Promoting Community-Inclusive Approaches to Establish a Vulture Safe Zone in The Nilgiris Biosphere Reserve, India

Timeframe: 2023 - 2025
Country/Region: States of Kerala, Karnataka and Tamil Nadu, India
Partner: Arulagam

Vultures play a crucial role in the environment in which they live. They keep the environment clean and healthy by efficiently locating and consuming carcasses. By ridding the ground of dead animals, vultures prevent diseases from spreading to humans and animals. Out of the nine vulture species found in India, four are found in the Nilgiris Biosphere Reserve in the Western Ghats in South India, which is a landscape that spreads across 5’520 km2 across the borders of three states. Out of the four, three are critically endangered and one is endangered; only a few hundred are left in the wild. Residues of banned NSAIDs (diclofenac and other equally harmful veterinary drugs) in animal carcasses, poison bait carcasses, and the continuously declining safe food sources are the major reasons for this status. Losses of vultures would have serious consequences for ecosystems and human populations alike.
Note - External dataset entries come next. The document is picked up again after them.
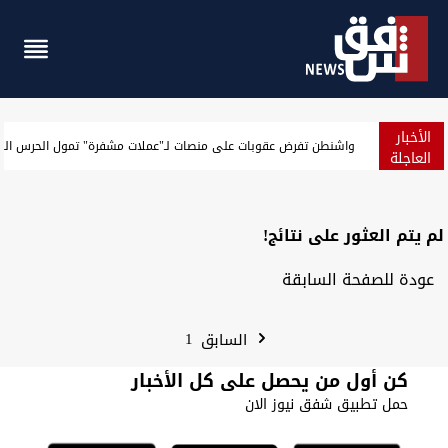
الأخبار
واشنطن تفرض عقوبات على منصات لـ"عملات مشفرة" تمول الحرس الث
العاجلة
لم يتم العثور على نتائج!
عودة للصفحة السابقة
1
السابق
كن أول من يحصل على كل الأخبار
حمل تطبيق شفق نيوز الان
Through this project, our partner, Arulagam, proposes to establish a vulture safe zone (VSZ) in the Nilgiris landscape covering 60 villages across the Tamil Nadu, Karnataka and Kerala states in India, to increase the populations of the four species of vultures found locally. The interventions proposed are based on the VSZ concept developed by the Saving Asia’s Vultures from Extinctions (SAVE) initiative of the IUCN SSC Vulture Specialist Group and partners. The project will develop skills and capacity of a team of ten volunteers in monitoring vulture nests and foraging sites, monitoring sale and use of banned and other NSAIDs, promoting use of vulture safe drugs, and implementing the Action Plan for vulture conservation with the support of the stakeholders, all pre-requirements towards declaring a VSZ. The team will engage communities by supporting their cattle treatment needs using safer alternatives, by facilitating quicker compensation for cattle loss due to predator kills, and by ensuring continued availability of safe carcasses to vultures. Once a VSZ is established captive-bred vultures can be safely released to support existing wild populations and hopefully leading to the long-term recovery of the vulture populations.